Which is better for massively parallel computing, a GPU accelerator board from NVidia, or Intel’s new Xeon Phi? On the eve of NVidia’s GPU Technology Conference comes a paper which Intel will enjoy. Erik Sauley, Kamer Kayay, and Umit V. C atalyurek from the Ohio State University have issued a paper with performance comparisons between Xeon Phi, NVIDIA Tesla C2050 and NVIDIA Tesla K20. The K20 has 2,496 CUDA cores, versus a mere 61 processor cores on the Xeon Phi, yet on the particular calculations under test the researchers got generally better performance from Xeon Phi.

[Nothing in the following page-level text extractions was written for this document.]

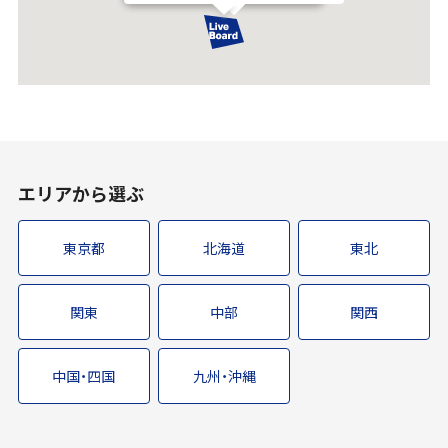
エリアから選ぶ
東京都
北海道
東北
関東
中部
関西
中国・四国
九州・沖縄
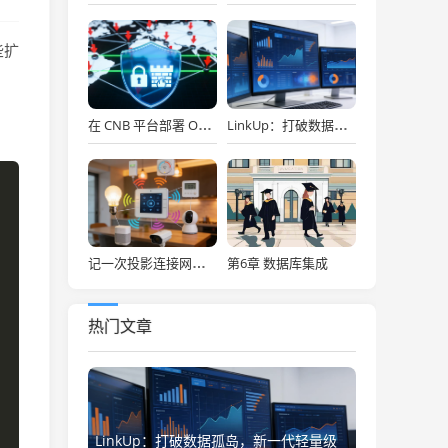
些扩
在 CNB 平台部署 OpenClaw，API Key 免费用，30秒搞定！
LinkUp：打破数据孤岛，新一代轻量级企业级数据集成平台深度解析
第6章 数据库集成
记一次投影连接网络存储
热门文章
LinkUp：打破数据孤岛，新一代轻量级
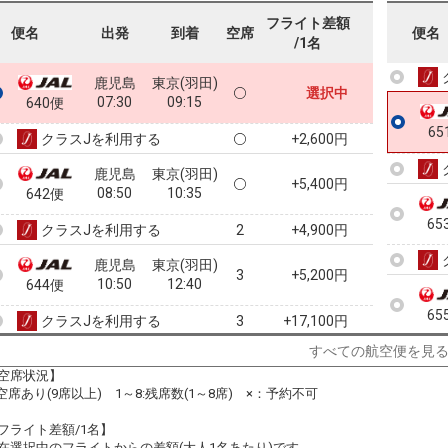
フライト差額
便名
出発
到着
空席
便名
64
/1名
鹿児島
東京(羽田)
選択中
07:30
09:15
640便
65
クラスJを利用する
+2,600円
鹿児島
東京(羽田)
+5,400円
08:50
10:35
642便
65
クラスJを利用する
+4,900円
2
鹿児島
東京(羽田)
3
+5,200円
10:50
12:40
644便
65
クラスJを利用する
+17,100円
3
すべての航空便を見
鹿児島
東京(羽田)
5
+14,500円
12:40
14:30
空席状況】
646便
:空席あり(9席以上) 1～8:残席数(1～8席) ×：予約不可
クラスJを利用する
+17,100円
6
フライト差額/1名】
鹿児島
東京(羽田)
在選択中のフライトからの差額(大人1名あたり)です。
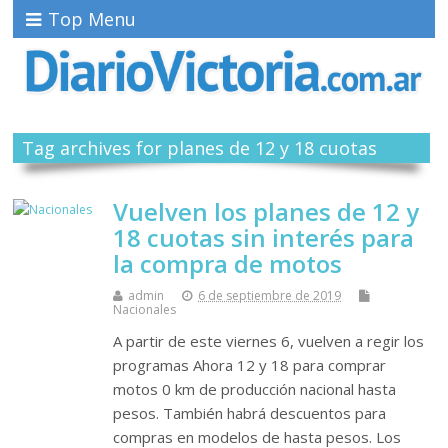
Top Menu
Tag archives for planes de 12 y 18 cuotas
Vuelven los planes de 12 y
18 cuotas sin interés para
la compra de motos
admin
6 de septiembre de 2019
Nacionales
A partir de este viernes 6, vuelven a regir los
programas Ahora 12 y 18 para comprar
motos 0 km de producción nacional hasta
pesos. También habrá descuentos para
compras en modelos de hasta pesos. Los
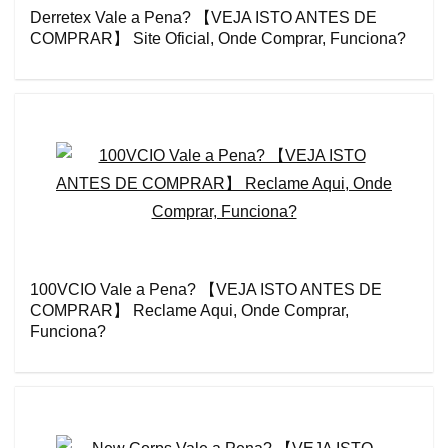
Derretex Vale a Pena? 【VEJA ISTO ANTES DE
COMPRAR】 Site Oficial, Onde Comprar, Funciona?
100VCIO Vale a Pena? 【VEJA ISTO ANTES DE
COMPRAR】 Reclame Aqui, Onde Comprar,
Funciona?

In the case of sparse-matrix vector multiplication (SpMV):
For GPU architectures, the K20 card is typically faster than the C2050 card. It performs better for 18 of the 22 instances. It obtains between 4.9 and 13.2GFlop/s and the highest performance on 9 of the instances. Xeon Phi reaches the highest performance on 12 of the instances and it is the only architecture which can obtain more than 15GFlop/s.
and in the case of sparse-matrix matrix multiplication (SpMM):
The K20 GPU is often more than twice faster than C2050, which is much better compared with their relative performances in SpMV. The Xeon Phi coprocessor gets the best performance in 14 instances where this number is 5 and 3 for the CPU and GPU configurations, respectively. Intel Xeon Phi is the only architecture which achieves more than 100GFlop/s.
Note that this is a limited test, and that the authors note that SpMV computation is known to be a difficult case for GPU computing:
the irregularity and sparsity of SpMV-like kernels create several problems for these architectures.
They also note that memory latency is the biggest factor slowing performance:
At last, for most instances, the SpMV kernel appears to be memory latency bound rather than memory bandwidth bound
It is difficult to compare like with like. The Xeon Phi implementation uses OpenMP, whereas the GPU implementation uses CuSparse. I would also be interested to know whether as much effort was made to optimise for the GPU as for the Xeon Phi.
Still, this is a real-world test that, if nothing else, demonstrates that in the right circumstances the smaller number of cores in a Xeon Phi do not prevent it comparing favourably against a GPU accelerator:
When compared with cutting-edge processors and accelerators, its SpMV, and especially SpMM, performance are superior thanks to its wide registers and vectorization capabilities. We believe that Xeon Phi will gain more interest in HPC community in the near future.
I first became aware of NVIDIA’s propaganda war against Intel at the 2012 GPU Technology conference in Beijing. CEO Jen-Hsun Huang stated that CPUs are remarkably inefficient for multicore processing:
The CPU is fast and is terrific at single-threaded performance, but because so much of the electronics inside the CPU is dedicated to out of order execution, branch prediction, speculative execution, all of the technology that has gone into sustaining instruction throughput and making the CPU faster at single-threaded applications, the electronics necessary to enable it to do that has grown tremendously. With four cores, in order to execute an operation, a floating point add or a floating point multiply, 50 times more energy is dedicated to the scheduling of that operation than the operation itself. If you look at the silicone of a CPU, the floating point unit is only a few percentage of the overall die, and it is consistent with the usage of the energy to sequence, to schedule the instructions running complicated programs.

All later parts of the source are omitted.